Last night was the 19th ceremony, and to my mind it was one of the best yet. Literary figures were out in force: novelist Edward St Aubyn looking very smart; satirist Ian Hislop looking exceedingly hunky and chipmunky; philosopher A C Grayling’s noble leonine magnetic mane was a feature. There were others:  I did see Nancy Dell’Olio quaffing champagne. The passages were read out by actress and writer Lucy Beresford, paired with writer Arthur House (looking brilliantly spindly as he enunciated some meaty scenes). Both were excellent – drawing out innuendo from pauses and emphases without being overly camp or blatant. Alexander Waugh was on the toppest of top form: a passage from Chris Adrian’s The Great Night (“He came and came and came and fell backward, as if through a mile of air or a lifetime, to land on the soft grass with a noise like his name, feeling like he was saying his name properly for the first time”) caused him to recite a limerick:

 

There once was a man from Kildare

Who was screwing his wife on the stair.

When the Bannister broke

He quickened his stroke

And finished her off in mid air.

Waugh’s explanation of the Haruki Murakami – “about a cult that worships small people that come out of other people’s mouths” – caused one of the biggest laughs of the night.

 

One indicator of a passage’s success or failure – at least, in terms of gruesomeness rather than the elusive quality of “badness” -  was the expression on actress Barbara Windsor’s face. You could call it the Barbarometer. She sat by the edge of the stage; most provoked mild horror, and Barbarometer readings of between 19.5 (Haruki Murakami) to 80 (David Guterson).  The one from Christos Tsiolkas’ made her look as if something worse than usual had just happened in Eastenders. Barbarometer reading: 1000. Tsiolkas was nominated this year as well as last – the only time this has happened. He did, after all, suggest last year that the only pleasure Literary Review staff managed to get was “jerking each other off at Eton.” So that was his reward.

 

Windsor was a fantastic prize-giver, with a charming mixture of pretended (I thought) prudishness and winning charm – unlike Michael Winner, last year, who was rude and boorish (he changed his tune when boos came from the crowd.) And David Guterson’s acceptance letter (read out by his publisher, Michael Fishwick) was apt.
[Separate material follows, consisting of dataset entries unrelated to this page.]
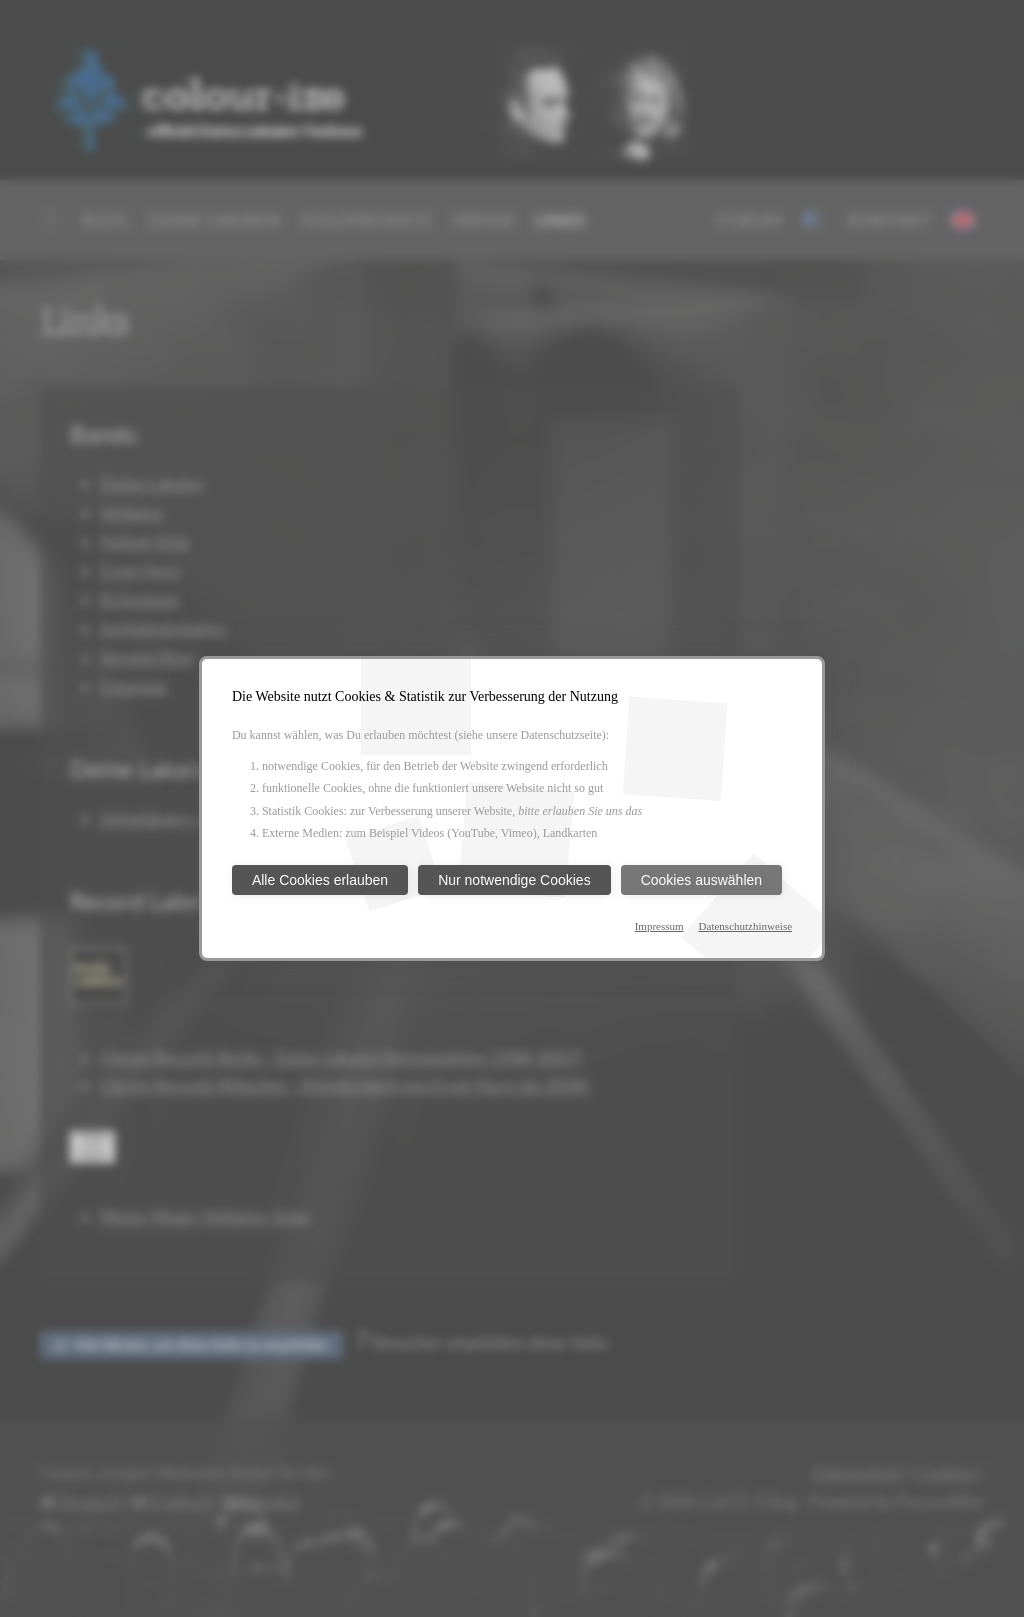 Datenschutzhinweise (745, 926)
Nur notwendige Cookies (514, 880)
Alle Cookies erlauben (320, 880)
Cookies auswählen (701, 880)
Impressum (659, 926) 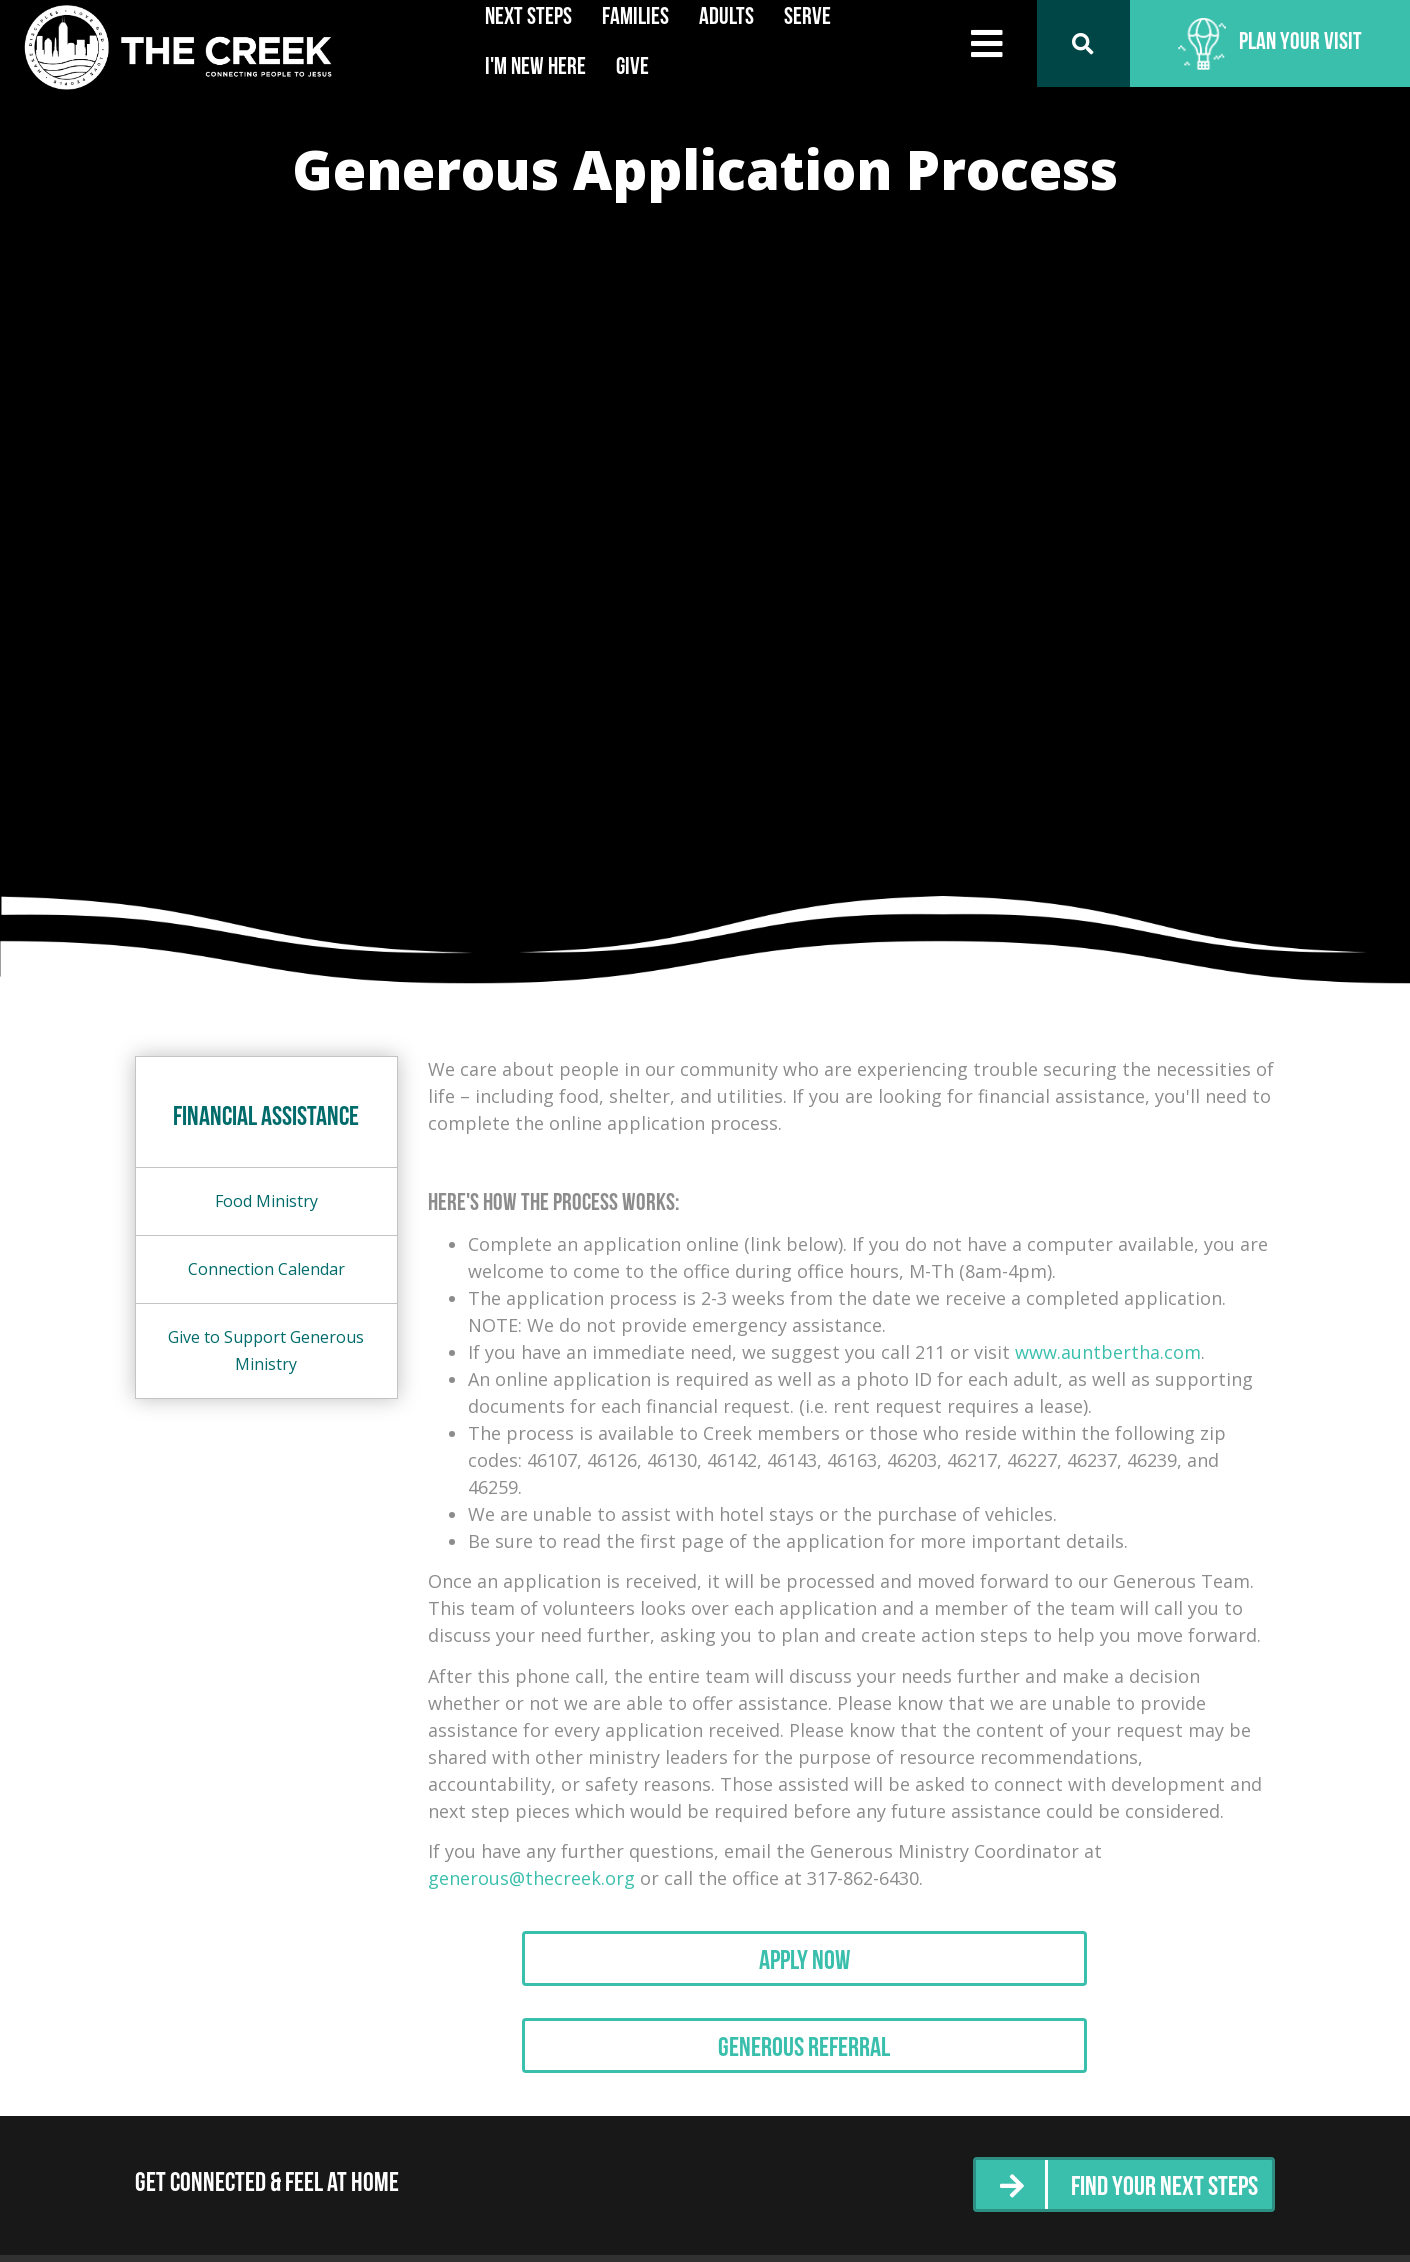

His book, Ed King, is a retelling of Oedipus Rex. And as Guterson said, it was Oedipus who invented bad sex.

 

People tend to get themselves into a tizzy about the Bad Sex awards – particularly ones who attribute prurience, or inverse prudery, or titillation to the awards, suggesting that they are on a par with furtive adolescent fumblings. But what they really are is a celebration – of writing, and of writers, and an opportunity to laugh in a world that’s increasingly characterised by dullness.